Par un mémoire en défense enregistré le 15 octobre 2019, la caisse primaire d'assurance maladie de Côte-d'Or, représentée par Me C... E..., conclut au rejet de la requête, à la confirmation du jugement attaqué en ce que le tribunal administratif de Dijon a condamné le centre hospitalier de Semur-en-Auxois à lui verser une somme de 15 093,25 euros au titre de ses débours ainsi qu'une somme de 1 080 euros au titre de l'indemnité forfaitaire de gestion et à ce que la somme de 2 000 euros soit mise à la charge du centre hospitalier de Semur-en-Auxois au titre de l'article L. 761-1 du code de justice administrative.

Elle soutient que :

- la plaie trachéale dont a été victime Mme F... résulte d'un geste d'intubation non conforme aux règles de l'art ; en outre, le diagnostic de cette plaie a été posé tardivement ; l'entière responsabilité du centre hospitalier de Semur-en-Auxois est engagée à raison de ces deux fautes ;

- ses débours, correspondant à des frais hospitaliers et des frais de transport, s'élèvent à la somme totale de 15 093,25 euros.

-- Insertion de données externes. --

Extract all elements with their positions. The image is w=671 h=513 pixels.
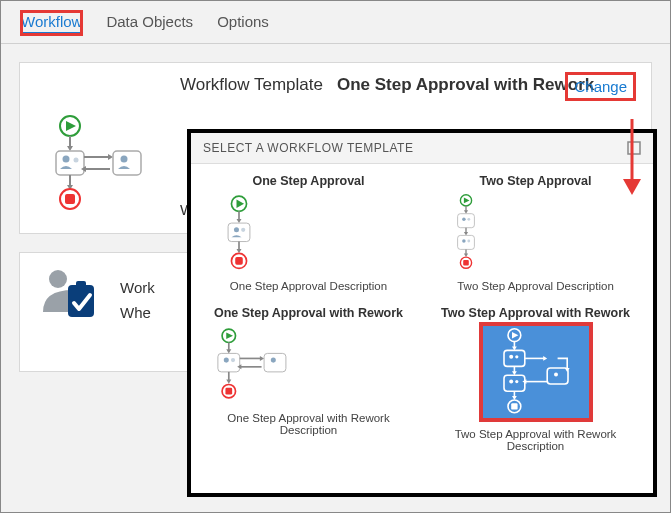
svg-marker-51 — [226, 349, 231, 353]
when-label: Whe — [120, 304, 155, 321]
svg-marker-40 — [464, 232, 468, 236]
workflow-thumb-icon — [426, 192, 506, 276]
svg-rect-79 — [547, 368, 568, 384]
svg-marker-73 — [543, 356, 547, 361]
svg-rect-69 — [504, 350, 525, 366]
template-title: One Step Approval with Rework — [199, 306, 418, 320]
svg-point-17 — [49, 270, 67, 288]
workflow-thumb-icon — [481, 324, 591, 420]
svg-marker-81 — [564, 368, 569, 372]
svg-marker-62 — [226, 379, 231, 383]
template-one-step[interactable]: One Step Approval One Step Approval Desc… — [195, 170, 422, 298]
tab-row: Workflow Data Objects Options — [1, 1, 670, 44]
svg-point-42 — [462, 239, 466, 243]
svg-rect-18 — [68, 285, 94, 317]
svg-point-26 — [234, 227, 239, 232]
svg-marker-35 — [464, 210, 468, 214]
svg-point-60 — [271, 358, 276, 363]
template-label: Workflow Template — [180, 75, 323, 95]
svg-point-43 — [467, 240, 470, 243]
template-header: Workflow Template One Step Approval with… — [180, 75, 631, 95]
tab-workflow[interactable]: Workflow — [21, 11, 82, 35]
svg-rect-36 — [458, 214, 475, 228]
workflow-thumb-icon — [199, 192, 279, 276]
select-template-popup: SELECT A WORKFLOW TEMPLATE One Step Appr… — [187, 129, 657, 497]
workflow-diagram-icon — [50, 111, 150, 211]
template-value: One Step Approval with Rework — [337, 75, 594, 95]
svg-marker-24 — [236, 219, 241, 223]
svg-rect-19 — [76, 281, 86, 289]
svg-point-5 — [63, 156, 70, 163]
svg-point-70 — [509, 355, 513, 359]
svg-rect-11 — [113, 151, 141, 175]
workflow-thumb-icon — [199, 324, 309, 408]
tab-data-objects[interactable]: Data Objects — [106, 11, 193, 35]
svg-point-80 — [554, 372, 558, 376]
window-icon[interactable] — [627, 141, 641, 155]
svg-point-77 — [509, 380, 513, 384]
svg-rect-25 — [228, 223, 250, 241]
svg-point-54 — [231, 358, 235, 362]
svg-rect-16 — [65, 194, 75, 204]
popup-header: SELECT A WORKFLOW TEMPLATE — [191, 133, 653, 164]
svg-rect-76 — [504, 375, 525, 391]
svg-marker-56 — [260, 356, 264, 361]
template-desc: One Step Approval with Rework Descriptio… — [199, 412, 418, 436]
template-desc: Two Step Approval Description — [426, 280, 645, 294]
person-clipboard-icon — [40, 267, 100, 322]
svg-marker-66 — [512, 332, 518, 338]
template-title: Two Step Approval — [426, 174, 645, 188]
popup-title: SELECT A WORKFLOW TEMPLATE — [203, 141, 413, 155]
tab-options[interactable]: Options — [217, 11, 269, 35]
svg-point-12 — [121, 156, 128, 163]
template-one-step-rework[interactable]: One Step Approval with Rework One Step A… — [195, 302, 422, 456]
template-grid: One Step Approval One Step Approval Desc… — [191, 164, 653, 466]
template-title: One Step Approval — [199, 174, 418, 188]
svg-point-38 — [467, 218, 470, 221]
svg-point-37 — [462, 218, 466, 222]
svg-rect-20 — [628, 142, 640, 154]
change-template-button[interactable]: Change — [570, 77, 631, 96]
svg-point-78 — [515, 380, 518, 383]
svg-rect-4 — [56, 151, 84, 175]
template-title: Two Step Approval with Rework — [426, 306, 645, 320]
svg-point-71 — [515, 355, 518, 358]
svg-point-27 — [241, 228, 245, 232]
svg-point-53 — [224, 358, 229, 363]
svg-rect-41 — [458, 235, 475, 249]
svg-point-6 — [74, 158, 79, 163]
template-desc: Two Step Approval with Rework Descriptio… — [426, 428, 645, 452]
svg-rect-59 — [264, 353, 286, 371]
template-desc: One Step Approval Description — [199, 280, 418, 294]
svg-rect-64 — [225, 388, 232, 395]
svg-rect-47 — [463, 260, 469, 266]
svg-rect-87 — [511, 403, 517, 409]
svg-rect-52 — [218, 353, 240, 371]
workflow-label: Work — [120, 279, 155, 296]
svg-rect-31 — [235, 257, 243, 265]
template-two-step[interactable]: Two Step Approval Two Step Approval Desc… — [422, 170, 649, 298]
template-two-step-rework[interactable]: Two Step Approval with Rework — [422, 302, 649, 456]
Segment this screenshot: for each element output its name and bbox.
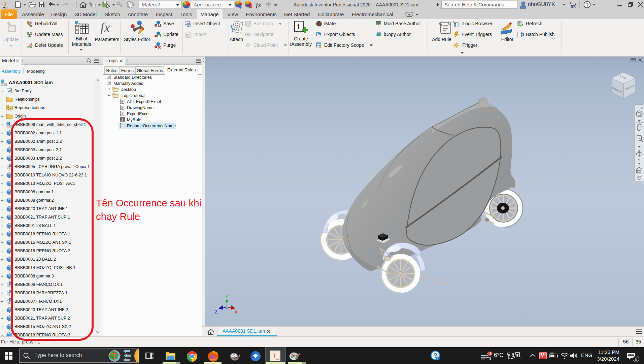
- svg-text:i: i: [297, 22, 300, 31]
- svg-text:6: 6: [635, 357, 637, 362]
- svg-text:Tên Occurrence sau khi: Tên Occurrence sau khi: [96, 197, 201, 208]
- svg-text:chạy Rule: chạy Rule: [96, 211, 140, 222]
- svg-text:i: i: [375, 32, 377, 37]
- svg-text:i: i: [437, 357, 438, 360]
- svg-text:PRO: PRO: [276, 358, 280, 360]
- svg-text:?: ?: [586, 2, 589, 8]
- svg-text:1: 1: [489, 352, 492, 356]
- svg-text:I: I: [273, 352, 276, 360]
- svg-text:fx: fx: [256, 1, 261, 8]
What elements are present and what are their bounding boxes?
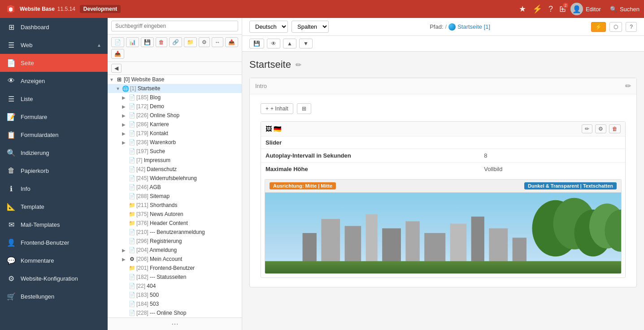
tree-item-warenkorb[interactable]: ▶ 📄 [236] Warenkorb: [108, 138, 242, 147]
frontend-benutzer-icon: 👤: [6, 238, 16, 247]
tree-item-header-content[interactable]: 📁 [376] Header Content: [108, 219, 242, 228]
search-area[interactable]: 🔍 Suchen: [610, 6, 640, 13]
settings-button[interactable]: ⚙: [199, 37, 210, 47]
tree-item-sitemap[interactable]: 📄 [288] Sitemap: [108, 192, 242, 201]
save-button[interactable]: 💾: [141, 37, 154, 47]
add-content-grid-button[interactable]: ⊞: [297, 103, 311, 114]
help-icon[interactable]: ?: [548, 4, 553, 14]
seite-icon: 📄: [6, 58, 16, 68]
expand-icon: [122, 149, 128, 154]
add-content-row: + + Inhalt ⊞: [255, 100, 631, 118]
path-page-link[interactable]: Startseite [1]: [448, 23, 490, 31]
sidebar-item-bestellungen[interactable]: 🛒 Bestellungen: [0, 287, 108, 305]
sidebar-item-formulardaten[interactable]: 📋 Formulardaten: [0, 126, 108, 144]
add-content-button[interactable]: + + Inhalt: [261, 103, 293, 114]
tree-item-404[interactable]: 📄 [22] 404: [108, 282, 242, 290]
share-button[interactable]: ⬡: [609, 22, 622, 32]
page-icon: 📄: [128, 238, 135, 245]
tree-item-online-shop-sep[interactable]: 📄 [228] --- Online Shop: [108, 308, 242, 317]
sidebar-item-anzeigen[interactable]: 👁 Anzeigen: [0, 72, 108, 90]
link-button[interactable]: 🔗: [169, 37, 182, 47]
tree-item-datenschutz[interactable]: 📄 [42] Datenschutz: [108, 165, 242, 174]
tree-item-registrierung[interactable]: 📄 [296] Registrierung: [108, 237, 242, 246]
sidebar-label-web: Web: [21, 42, 33, 48]
tree-item-agb[interactable]: 📄 [246] AGB: [108, 183, 242, 192]
sidebar-item-template[interactable]: 📐 Template: [0, 198, 108, 216]
tree-item-widerrufsbelehrung[interactable]: 📄 [245] Widerrufsbelehrung: [108, 174, 242, 183]
star-icon[interactable]: ★: [519, 4, 526, 14]
slider-toggle-button[interactable]: ⚙: [595, 124, 606, 133]
sidebar-item-papierkorb[interactable]: 🗑 Papierkorb: [0, 162, 108, 180]
help-button[interactable]: ?: [626, 22, 637, 32]
sidebar-item-website-konfiguration[interactable]: ⚙ Website-Konfiguration: [0, 269, 108, 287]
sidebar-item-indizierung[interactable]: 🔍 Indizierung: [0, 144, 108, 162]
sidebar-label-formulare: Formulare: [21, 114, 47, 120]
page-title-edit-icon[interactable]: ✏: [296, 61, 301, 69]
tree-item-shorthands[interactable]: 📁 [211] Shorthands: [108, 201, 242, 210]
expand-icon: [122, 203, 128, 208]
page-icon: 📄: [128, 273, 135, 281]
expand-icon: [122, 221, 128, 226]
tree-more-button[interactable]: ⋯: [171, 320, 178, 328]
tree-item-503[interactable]: 📄 [184] 503: [108, 299, 242, 308]
slider-edit-button[interactable]: ✏: [582, 124, 592, 133]
tree-item-online-shop[interactable]: ▶ 📄 [226] Online Shop: [108, 111, 242, 120]
intro-edit-icon[interactable]: ✏: [625, 82, 631, 90]
tree-collapse-button[interactable]: ◀: [111, 64, 122, 73]
tree-item-kontakt[interactable]: ▶ 📄 [179] Kontakt: [108, 129, 242, 138]
toolbar-down-btn[interactable]: ▼: [299, 39, 313, 48]
tree-item-karriere[interactable]: ▶ 📄 [286] Karriere: [108, 120, 242, 129]
tree-item-impressum[interactable]: 📄 [7] Impressum: [108, 156, 242, 165]
tree-item-anmeldung[interactable]: ▶ 📄 [204] Anmeldung: [108, 246, 242, 255]
toolbar-preview-btn[interactable]: 👁: [267, 39, 280, 48]
sidebar-item-seite[interactable]: 📄 Seite: [0, 54, 108, 72]
sidebar-item-liste[interactable]: ☰ Liste: [0, 90, 108, 108]
move-button[interactable]: ↔: [212, 37, 223, 47]
tree-item-blog[interactable]: ▶ 📄 [185] Blog: [108, 93, 242, 102]
search-label: Suchen: [620, 6, 640, 13]
page-icon: 📄: [128, 157, 135, 164]
bolt-icon[interactable]: ⚡: [532, 4, 542, 14]
tree-item-suche[interactable]: 📄 [197] Suche: [108, 147, 242, 156]
language-select[interactable]: Deutsch: [249, 21, 288, 33]
tree-root-label: [0] Website Base: [124, 76, 165, 83]
export-button[interactable]: 📤: [225, 37, 238, 47]
user-menu[interactable]: 👤 Editor: [570, 3, 601, 15]
tree-item-news-autoren[interactable]: 📁 [375] News Autoren: [108, 210, 242, 219]
app-logo: Website Base 11.5.14: [4, 3, 75, 15]
tree-item-mein-account[interactable]: ▶ ⚙ [206] Mein Account: [108, 255, 242, 264]
user-avatar: 👤: [570, 3, 583, 15]
sidebar-item-web[interactable]: ☰ Web ▲: [0, 36, 108, 54]
column-select[interactable]: Spalten: [292, 21, 329, 33]
sidebar-item-mail-templates[interactable]: ✉ Mail-Templates: [0, 216, 108, 233]
tree-item-startseite[interactable]: ▼ 🌐 [1] Startseite: [108, 84, 242, 93]
slider-delete-button[interactable]: 🗑: [609, 124, 621, 133]
expand-icon: ▶: [122, 131, 128, 136]
sidebar-item-kommentare[interactable]: 💬 Kommentare: [0, 251, 108, 269]
content-area: Deutsch Spalten Pfad: / Startseite [1] ⚡…: [242, 18, 644, 330]
tree-item-statusseiten[interactable]: 📄 [182] --- Statusseiten: [108, 273, 242, 282]
tree-item-demo[interactable]: ▶ 📄 [172] Demo: [108, 102, 242, 111]
tree-item-root[interactable]: ▼ ⊞ [0] Website Base: [108, 75, 242, 84]
import-button[interactable]: 📥: [111, 49, 124, 59]
grid-icon[interactable]: ⊞ 2: [559, 4, 566, 14]
notification-badge: 2: [562, 2, 569, 9]
toolbar-save-btn[interactable]: 💾: [249, 39, 264, 48]
tree-item-frontend-benutzer[interactable]: 📁 [201] Frontend-Benutzer: [108, 264, 242, 273]
sidebar-item-info[interactable]: ℹ Info: [0, 180, 108, 198]
path-prefix: Pfad:: [430, 23, 443, 30]
tree-item-benutzeranmeldung[interactable]: 📄 [210] --- Benutzeranmeldung: [108, 228, 242, 237]
new-page-button[interactable]: 📄: [111, 37, 124, 47]
sidebar-item-frontend-benutzer[interactable]: 👤 Frontend-Benutzer: [0, 233, 108, 251]
page-icon: 📄: [128, 112, 135, 119]
delete-button[interactable]: 🗑: [156, 37, 167, 47]
new-folder-button[interactable]: 📊: [126, 37, 139, 47]
search-input[interactable]: [111, 21, 238, 31]
sidebar-item-dashboard[interactable]: ⊞ Dashboard: [0, 18, 108, 36]
toolbar-up-btn[interactable]: ▲: [283, 39, 296, 48]
sidebar-item-formulare[interactable]: 📝 Formulare: [0, 108, 108, 126]
folder-icon: 📁: [128, 264, 135, 272]
lightning-button[interactable]: ⚡: [591, 22, 606, 32]
tree-item-500[interactable]: 📄 [183] 500: [108, 290, 242, 299]
folder-button[interactable]: 📁: [184, 37, 197, 47]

Vu les autres pièces du dossier.

Vu :

- le code de la santé publique ;

- le code de la sécurité sociale ;

- le code de justice administrative.

Les parties ont été régulièrement averties du jour de l'audience.

Ont été entendus au cours de l'audience publique :

- le rapport de M. Pin, premier conseiller,

- et les conclusions de Mme Cottier, rapporteure publique.

Considérant ce qui suit :

1. Mme F... a été admise le 19 janvier 2016 au centre hospitalier de Semur-en-Auxois pour y subir une intervention chirurgicale en vue de la pose d'une prothèse totale du genou gauche. L'anesthésie générale qu'exigeait cette intervention a nécessité une intubation trachéale, au cours de laquelle Mme F... a subi une perforation de la trachée. Imputant les dommages en résultant à des fautes de l'établissement, elle a recherché la responsabilité du centre hospitalier de Semur-en-Auxois. Par un jugement du 21 mai 2019, le tribunal administratif de Dijon a, d'une part, partiellement fait droit à la demande de Mme F... de réparation de ses préjudices et condamné le centre hospitalier de Semur-en-Auxois à lui verser en conséquence une somme de 2 207,40 euros et, d'autre part, a condamné le centre hospitalier à verser à la caisse primaire d'assurance maladie de Côte-d'Or une somme de 15 093,25 euros au titre de ses débours. Le centre hospitalier de Semur-en-Auxois relève appel de ce jugement. Par la voie de l'appel incident, Mme F... demande la réformation de ce jugement en ce qu'il a limité ses prétentions indemnitaires à la somme mentionnée ci-dessus.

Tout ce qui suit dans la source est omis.